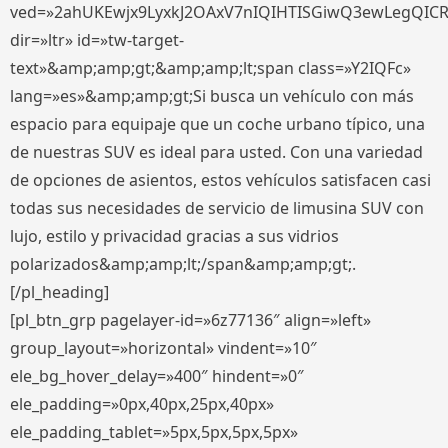
ved=»2ahUKEwjx9LyxkJ2OAxV7nIQIHTISGiwQ3ewLegQIC
dir=»ltr» id=»tw-target-
text»&amp;amp;gt;&amp;amp;lt;span class=»Y2IQFc»
lang=»es»&amp;amp;gt;Si busca un vehículo con más
espacio para equipaje que un coche urbano típico, una
de nuestras SUV es ideal para usted. Con una variedad
de opciones de asientos, estos vehículos satisfacen casi
todas sus necesidades de servicio de limusina SUV con
lujo, estilo y privacidad gracias a sus vidrios
polarizados&amp;amp;lt;/span&amp;amp;gt;.
[/pl_heading]
[pl_btn_grp pagelayer-id=»6z77136″ align=»left»
group_layout=»horizontal» vindent=»10″
ele_bg_hover_delay=»400″ hindent=»0″
ele_padding=»0px,40px,25px,40px»
ele_padding_tablet=»5px,5px,5px,5px»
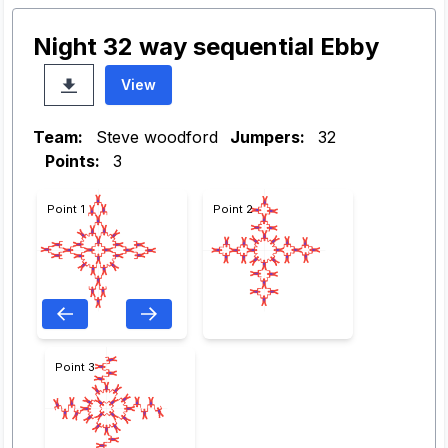
Night 32 way sequential Ebby
View
Team:
Steve woodford
Jumpers:
32
Points:
3
Point 1
Point 2
Point 3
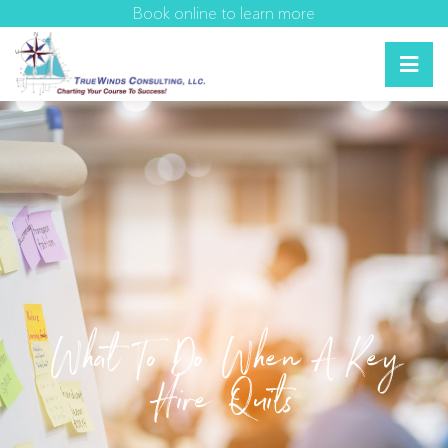
Book online to learn more
What To Do When A Key
Hire Quits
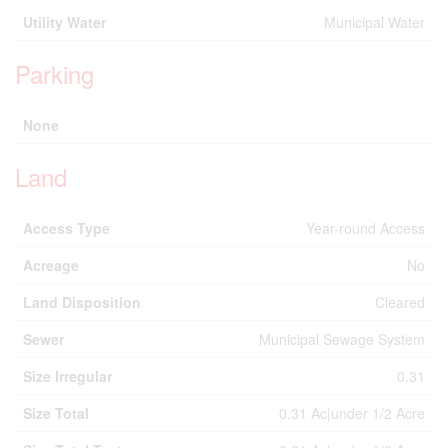
Utility Water
Municipal Water
Parking
None
Land
Access Type
Year-round Access
Acreage
No
Land Disposition
Cleared
Sewer
Municipal Sewage System
Size Irregular
0.31
Size Total
0.31 Ac|under 1/2 Acre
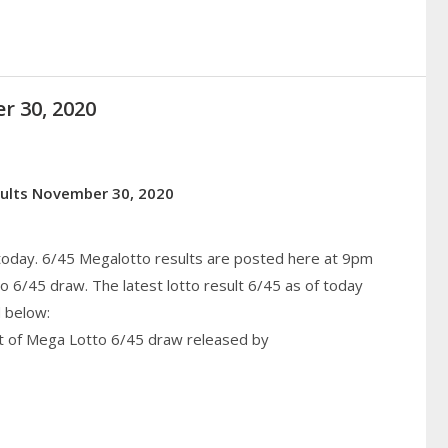
r 30, 2020
sults November 30, 2020
 today. 6/45 Megalotto results are posted here at 9pm
6/45 draw. The latest lotto result 6/45 as of today
 below:
lt of Mega Lotto 6/45 draw released by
- - -
[Assigned task]: Return each line of the material above that holds the string "today".

[Your solution]:
 today. 6/45 Megalotto results are posted here at 9pm
6/45 draw. The latest lotto result 6/45 as of today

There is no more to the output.